In vitro activity: STF-083010 (formerly IRE1 Inhibitor I) is a novel and specific small-molecule inhibitor of IRE1α endonuclease. Activation of the adaptive Ire1-XBP1 pathway has been identified in many solid tumors and hematologic malignancies, including multiple myeloma (MM). STF-083010 inhibited Ire1 endonuclease activity, without affecting its kinase activity, after endoplasmic reticulum stress both in vitro and in vivo. Treatment with STF-083010 showed significant antimyeloma activity in model human MM xenografts. Similarly, STF-083010 was preferentially toxic to freshly isolated human CD138(+) MM cells compared with other similarly isolated cell populations. The identification of this novel Ire1 inhibitor supports the hypothesis that the Ire1-XBP1 axis is a promising target for anticancer therapy, especially in the context of MM. In RPMI 8226, MM.1S, and MM.1R MM cell lines, STF-083010 exhibits cytostatic and cytotoxic activity in a dose and time dependent manner. In MiaPaCa2, Panc0403, and SU8686 cell lines, STF-083010 inhibits XBP1 splicing and blocks IRE1α's endonuclease activity without affecting its kinase activity. In Eμ-TCL1 CLL cells, STF-083010 exhibits about 70% growth inhibition after 3 days culture. In MEC1 and MEC2 cells, STF-083010 produces 20% growth inhibition in 48 h. WaC3 cells respond to treatments with STF-083010 with gradually decreased growth.

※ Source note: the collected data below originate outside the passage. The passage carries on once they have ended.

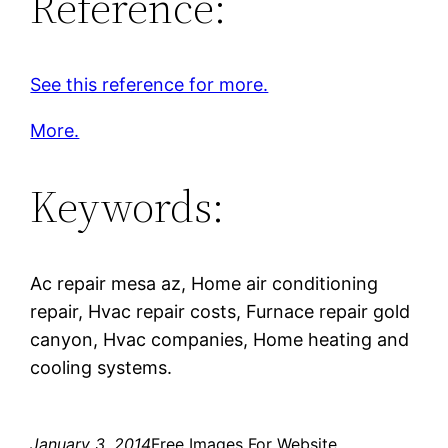
Reference:
See this reference for more.
More.
Keywords:
Ac repair mesa az, Home air conditioning
repair, Hvac repair costs, Furnace repair gold
canyon, Hvac companies, Home heating and
cooling systems.
January 3, 2014
Free Images For Website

Kinase Assay: Autophosphorylation activity is determined by the addition of 32P-γ ATP. Endonuclease activity is determined by the addition of radiolabeled HAC1 508-nt RNA substrate synthesized in vitro using α32P-UTP. STF083010 is incubated with recombinant hIRE1 protein, radiolabeled HAC1 508 nt RNA, and appropriate buffers. Kinase activity is quantitated by polyacrylamide gel electrophoresis. RNAsecleavage products are quantitated by 32P-γATP or 32P-UTP autoradiography.

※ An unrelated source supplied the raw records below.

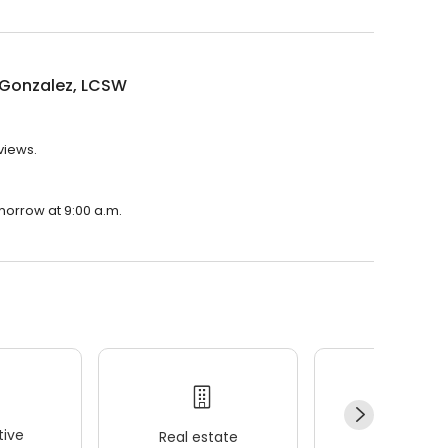
 Gonzalez, LCSW
views.
morrow at 9:00 a.m.
ive
Real estate
Wellness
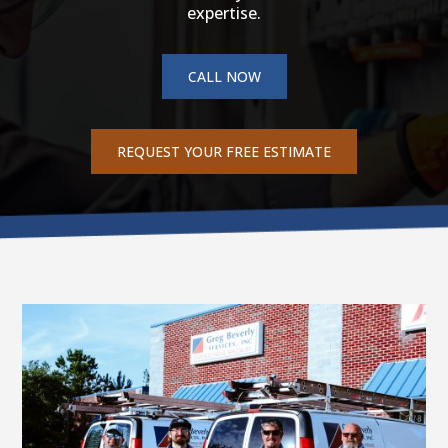
expertise.
CALL NOW
REQUEST YOUR FREE ESTIMATE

Cell Assay: Three thousand cells are seeded in 96-well plates overnight and drug treatment started the next day. After 48 h incubation, MTT is added to cells and cultured at 37℃ for 4 h followed by stop solution (4 mM HCl, 0.1% Nondet P40 in isopropanol) which is added to dissolve MTT. The plates are read with a spectrophotometer at 590 nm absorbance with reference at 630 nm. IC50 values are calculated using GraphPad Prism.